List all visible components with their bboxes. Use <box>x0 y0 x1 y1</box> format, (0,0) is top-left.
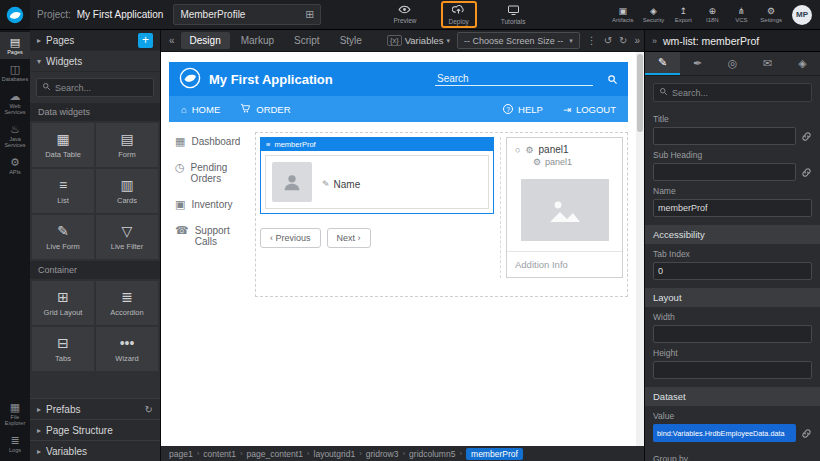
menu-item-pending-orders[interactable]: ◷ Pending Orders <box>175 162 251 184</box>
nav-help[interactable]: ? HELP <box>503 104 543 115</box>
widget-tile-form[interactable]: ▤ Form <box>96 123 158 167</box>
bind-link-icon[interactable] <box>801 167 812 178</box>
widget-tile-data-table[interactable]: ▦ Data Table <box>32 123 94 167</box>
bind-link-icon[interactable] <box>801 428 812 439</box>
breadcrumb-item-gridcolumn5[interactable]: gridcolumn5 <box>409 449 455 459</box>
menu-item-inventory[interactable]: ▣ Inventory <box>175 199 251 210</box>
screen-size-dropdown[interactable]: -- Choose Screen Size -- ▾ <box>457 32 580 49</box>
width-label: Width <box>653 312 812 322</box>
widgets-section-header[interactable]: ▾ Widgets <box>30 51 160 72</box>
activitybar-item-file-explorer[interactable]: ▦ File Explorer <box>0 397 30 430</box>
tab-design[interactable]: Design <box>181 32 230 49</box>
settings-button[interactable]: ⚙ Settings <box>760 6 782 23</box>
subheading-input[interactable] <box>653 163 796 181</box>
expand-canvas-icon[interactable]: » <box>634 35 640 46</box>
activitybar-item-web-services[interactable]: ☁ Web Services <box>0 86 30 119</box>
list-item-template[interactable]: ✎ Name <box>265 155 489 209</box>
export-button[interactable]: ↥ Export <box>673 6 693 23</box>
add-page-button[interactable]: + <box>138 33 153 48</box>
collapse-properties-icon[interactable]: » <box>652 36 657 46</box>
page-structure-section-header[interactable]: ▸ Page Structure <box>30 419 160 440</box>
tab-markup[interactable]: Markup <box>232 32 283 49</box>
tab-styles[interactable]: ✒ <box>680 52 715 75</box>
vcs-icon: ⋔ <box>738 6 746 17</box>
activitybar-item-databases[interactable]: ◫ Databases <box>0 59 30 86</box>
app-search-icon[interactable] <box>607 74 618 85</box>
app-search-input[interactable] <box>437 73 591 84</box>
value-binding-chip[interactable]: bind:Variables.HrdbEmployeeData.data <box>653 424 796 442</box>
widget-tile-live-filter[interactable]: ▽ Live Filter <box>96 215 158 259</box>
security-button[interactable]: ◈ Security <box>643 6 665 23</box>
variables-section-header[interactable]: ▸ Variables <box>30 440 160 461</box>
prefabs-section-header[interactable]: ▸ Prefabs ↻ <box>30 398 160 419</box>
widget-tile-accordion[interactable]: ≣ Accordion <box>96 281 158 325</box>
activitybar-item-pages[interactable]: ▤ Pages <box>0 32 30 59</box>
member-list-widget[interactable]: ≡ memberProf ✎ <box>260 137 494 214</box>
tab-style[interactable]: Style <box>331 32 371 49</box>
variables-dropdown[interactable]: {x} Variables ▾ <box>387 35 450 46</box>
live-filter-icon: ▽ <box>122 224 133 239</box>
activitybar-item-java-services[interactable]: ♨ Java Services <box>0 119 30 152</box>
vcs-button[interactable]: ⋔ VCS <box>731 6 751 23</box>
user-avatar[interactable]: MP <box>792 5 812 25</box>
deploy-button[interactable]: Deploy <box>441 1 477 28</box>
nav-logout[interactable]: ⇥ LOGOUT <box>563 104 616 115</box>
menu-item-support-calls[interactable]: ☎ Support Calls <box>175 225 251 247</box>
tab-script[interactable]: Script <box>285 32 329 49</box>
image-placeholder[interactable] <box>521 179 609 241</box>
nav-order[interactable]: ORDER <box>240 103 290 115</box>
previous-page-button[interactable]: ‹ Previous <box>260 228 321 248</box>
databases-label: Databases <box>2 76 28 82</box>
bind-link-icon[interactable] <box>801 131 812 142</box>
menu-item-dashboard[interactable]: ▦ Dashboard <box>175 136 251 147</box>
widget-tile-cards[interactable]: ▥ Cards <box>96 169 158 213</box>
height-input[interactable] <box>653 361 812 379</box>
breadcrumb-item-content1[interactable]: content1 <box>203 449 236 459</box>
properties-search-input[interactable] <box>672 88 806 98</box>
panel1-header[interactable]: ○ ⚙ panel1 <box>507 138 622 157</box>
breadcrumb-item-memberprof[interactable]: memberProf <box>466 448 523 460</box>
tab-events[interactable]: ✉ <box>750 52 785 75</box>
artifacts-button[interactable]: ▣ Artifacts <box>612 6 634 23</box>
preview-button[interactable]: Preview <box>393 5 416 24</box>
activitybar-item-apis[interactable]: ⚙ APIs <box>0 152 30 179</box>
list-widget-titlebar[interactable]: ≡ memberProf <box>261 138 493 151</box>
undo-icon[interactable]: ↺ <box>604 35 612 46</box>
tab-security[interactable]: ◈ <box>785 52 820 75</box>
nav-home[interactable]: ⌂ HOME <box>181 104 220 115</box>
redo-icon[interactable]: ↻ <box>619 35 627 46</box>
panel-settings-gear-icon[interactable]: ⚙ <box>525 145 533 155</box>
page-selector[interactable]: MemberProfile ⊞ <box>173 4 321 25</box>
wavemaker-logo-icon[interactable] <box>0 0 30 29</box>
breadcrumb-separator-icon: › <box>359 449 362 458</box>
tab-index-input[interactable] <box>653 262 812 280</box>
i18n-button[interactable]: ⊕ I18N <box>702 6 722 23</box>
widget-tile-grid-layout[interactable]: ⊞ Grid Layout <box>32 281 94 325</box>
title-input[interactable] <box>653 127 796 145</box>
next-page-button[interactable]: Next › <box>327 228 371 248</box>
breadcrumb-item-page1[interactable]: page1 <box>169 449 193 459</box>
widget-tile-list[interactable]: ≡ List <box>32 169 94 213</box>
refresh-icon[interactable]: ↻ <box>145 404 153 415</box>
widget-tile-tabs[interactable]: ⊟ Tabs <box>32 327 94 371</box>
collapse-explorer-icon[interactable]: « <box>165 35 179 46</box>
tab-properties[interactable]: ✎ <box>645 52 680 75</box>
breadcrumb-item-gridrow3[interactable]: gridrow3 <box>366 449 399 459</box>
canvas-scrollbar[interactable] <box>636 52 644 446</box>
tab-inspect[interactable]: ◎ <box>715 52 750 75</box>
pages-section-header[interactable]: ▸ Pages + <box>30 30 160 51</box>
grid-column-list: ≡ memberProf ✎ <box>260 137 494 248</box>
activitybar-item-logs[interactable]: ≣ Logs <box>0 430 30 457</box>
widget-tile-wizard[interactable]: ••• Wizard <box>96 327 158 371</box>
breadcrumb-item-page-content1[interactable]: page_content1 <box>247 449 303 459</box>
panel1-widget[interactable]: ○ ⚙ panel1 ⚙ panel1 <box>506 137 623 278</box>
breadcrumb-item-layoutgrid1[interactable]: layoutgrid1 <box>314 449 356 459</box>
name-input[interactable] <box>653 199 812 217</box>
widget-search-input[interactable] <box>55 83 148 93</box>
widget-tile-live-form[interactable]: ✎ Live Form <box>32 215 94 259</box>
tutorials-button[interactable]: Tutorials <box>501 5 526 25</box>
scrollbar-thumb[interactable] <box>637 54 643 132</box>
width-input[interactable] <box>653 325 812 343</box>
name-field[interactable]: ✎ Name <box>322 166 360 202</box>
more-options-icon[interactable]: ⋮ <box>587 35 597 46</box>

## The task
Print out the entries once more, unchanged. No pictures.

## Response to this exercise
List all visible components with their bboxes. Use <box>x0 y0 x1 y1</box> format, (0,0) is top-left.
menu-item-pending-orders[interactable]: ◷ Pending Orders <box>175 162 251 184</box>
nav-help[interactable]: ? HELP <box>503 104 543 115</box>
widget-tile-form[interactable]: ▤ Form <box>96 123 158 167</box>
bind-link-icon[interactable] <box>801 167 812 178</box>
widget-tile-data-table[interactable]: ▦ Data Table <box>32 123 94 167</box>
bind-link-icon[interactable] <box>801 428 812 439</box>
breadcrumb-item-gridcolumn5[interactable]: gridcolumn5 <box>409 449 455 459</box>
menu-item-inventory[interactable]: ▣ Inventory <box>175 199 251 210</box>
screen-size-dropdown[interactable]: -- Choose Screen Size -- ▾ <box>457 32 580 49</box>
width-label: Width <box>653 312 812 322</box>
widgets-section-header[interactable]: ▾ Widgets <box>30 51 160 72</box>
activitybar-item-file-explorer[interactable]: ▦ File Explorer <box>0 397 30 430</box>
tab-design[interactable]: Design <box>181 32 230 49</box>
settings-button[interactable]: ⚙ Settings <box>760 6 782 23</box>
subheading-input[interactable] <box>653 163 796 181</box>
expand-canvas-icon[interactable]: » <box>634 35 640 46</box>
activitybar-item-web-services[interactable]: ☁ Web Services <box>0 86 30 119</box>
list-item-template[interactable]: ✎ Name <box>265 155 489 209</box>
export-button[interactable]: ↥ Export <box>673 6 693 23</box>
add-page-button[interactable]: + <box>138 33 153 48</box>
collapse-properties-icon[interactable]: » <box>652 36 657 46</box>
page-structure-section-header[interactable]: ▸ Page Structure <box>30 419 160 440</box>
tab-markup[interactable]: Markup <box>232 32 283 49</box>
tab-styles[interactable]: ✒ <box>680 52 715 75</box>
vcs-icon: ⋔ <box>738 6 746 17</box>
activitybar-item-databases[interactable]: ◫ Databases <box>0 59 30 86</box>
app-search-icon[interactable] <box>607 74 618 85</box>
app-search-input[interactable] <box>437 73 591 84</box>
value-binding-chip[interactable]: bind:Variables.HrdbEmployeeData.data <box>653 424 796 442</box>
widget-tile-live-filter[interactable]: ▽ Live Filter <box>96 215 158 259</box>
security-button[interactable]: ◈ Security <box>643 6 665 23</box>
variables-section-header[interactable]: ▸ Variables <box>30 440 160 461</box>
prefabs-section-header[interactable]: ▸ Prefabs ↻ <box>30 398 160 419</box>
widget-tile-accordion[interactable]: ≣ Accordion <box>96 281 158 325</box>
activitybar-item-pages[interactable]: ▤ Pages <box>0 32 30 59</box>
member-list-widget[interactable]: ≡ memberProf ✎ <box>260 137 494 214</box>
tab-style[interactable]: Style <box>331 32 371 49</box>
variables-dropdown[interactable]: {x} Variables ▾ <box>387 35 450 46</box>
live-filter-icon: ▽ <box>122 224 133 239</box>
activitybar-item-java-services[interactable]: ♨ Java Services <box>0 119 30 152</box>
vcs-button[interactable]: ⋔ VCS <box>731 6 751 23</box>
user-avatar[interactable]: MP <box>792 5 812 25</box>
deploy-button[interactable]: Deploy <box>441 1 477 28</box>
nav-logout[interactable]: ⇥ LOGOUT <box>563 104 616 115</box>
menu-item-support-calls[interactable]: ☎ Support Calls <box>175 225 251 247</box>
tab-script[interactable]: Script <box>285 32 329 49</box>
image-placeholder[interactable] <box>521 179 609 241</box>
nav-order[interactable]: ORDER <box>240 103 290 115</box>
previous-page-button[interactable]: ‹ Previous <box>260 228 321 248</box>
databases-label: Databases <box>2 76 28 82</box>
bind-link-icon[interactable] <box>801 131 812 142</box>
menu-item-dashboard[interactable]: ▦ Dashboard <box>175 136 251 147</box>
widget-tile-cards[interactable]: ▥ Cards <box>96 169 158 213</box>
height-input[interactable] <box>653 361 812 379</box>
breadcrumb-item-content1[interactable]: content1 <box>203 449 236 459</box>
properties-search-input[interactable] <box>672 88 806 98</box>
panel1-header[interactable]: ○ ⚙ panel1 <box>507 138 622 157</box>
breadcrumb-item-memberprof[interactable]: memberProf <box>466 448 523 460</box>
tab-events[interactable]: ✉ <box>750 52 785 75</box>
artifacts-button[interactable]: ▣ Artifacts <box>612 6 634 23</box>
preview-button[interactable]: Preview <box>393 5 416 24</box>
activitybar-item-apis[interactable]: ⚙ APIs <box>0 152 30 179</box>
list-widget-titlebar[interactable]: ≡ memberProf <box>261 138 493 151</box>
undo-icon[interactable]: ↺ <box>604 35 612 46</box>
tab-security[interactable]: ◈ <box>785 52 820 75</box>
nav-home[interactable]: ⌂ HOME <box>181 104 220 115</box>
redo-icon[interactable]: ↻ <box>619 35 627 46</box>
panel-settings-gear-icon[interactable]: ⚙ <box>525 145 533 155</box>
page-selector[interactable]: MemberProfile ⊞ <box>173 4 321 25</box>
wavemaker-logo-icon[interactable] <box>0 0 30 29</box>
breadcrumb-separator-icon: › <box>359 449 362 458</box>
tab-index-input[interactable] <box>653 262 812 280</box>
i18n-button[interactable]: ⊕ I18N <box>702 6 722 23</box>
widget-tile-grid-layout[interactable]: ⊞ Grid Layout <box>32 281 94 325</box>
title-input[interactable] <box>653 127 796 145</box>
next-page-button[interactable]: Next › <box>327 228 371 248</box>
breadcrumb-item-page1[interactable]: page1 <box>169 449 193 459</box>
widget-tile-list[interactable]: ≡ List <box>32 169 94 213</box>
refresh-icon[interactable]: ↻ <box>145 404 153 415</box>
widget-tile-tabs[interactable]: ⊟ Tabs <box>32 327 94 371</box>
collapse-explorer-icon[interactable]: « <box>165 35 179 46</box>
tab-properties[interactable]: ✎ <box>645 52 680 75</box>
breadcrumb-item-gridrow3[interactable]: gridrow3 <box>366 449 399 459</box>
canvas-scrollbar[interactable] <box>636 52 644 446</box>
tab-inspect[interactable]: ◎ <box>715 52 750 75</box>
pages-section-header[interactable]: ▸ Pages + <box>30 30 160 51</box>
grid-column-list: ≡ memberProf ✎ <box>260 137 494 248</box>
activitybar-item-logs[interactable]: ≣ Logs <box>0 430 30 457</box>
widget-tile-wizard[interactable]: ••• Wizard <box>96 327 158 371</box>
breadcrumb-item-page-content1[interactable]: page_content1 <box>247 449 303 459</box>
panel1-widget[interactable]: ○ ⚙ panel1 ⚙ panel1 <box>506 137 623 278</box>
breadcrumb-item-layoutgrid1[interactable]: layoutgrid1 <box>314 449 356 459</box>
name-input[interactable] <box>653 199 812 217</box>
widget-search-input[interactable] <box>55 83 148 93</box>
widget-tile-live-form[interactable]: ✎ Live Form <box>32 215 94 259</box>
tutorials-button[interactable]: Tutorials <box>501 5 526 25</box>
scrollbar-thumb[interactable] <box>637 54 643 132</box>
width-input[interactable] <box>653 325 812 343</box>
name-field[interactable]: ✎ Name <box>322 166 360 202</box>
more-options-icon[interactable]: ⋮ <box>587 35 597 46</box>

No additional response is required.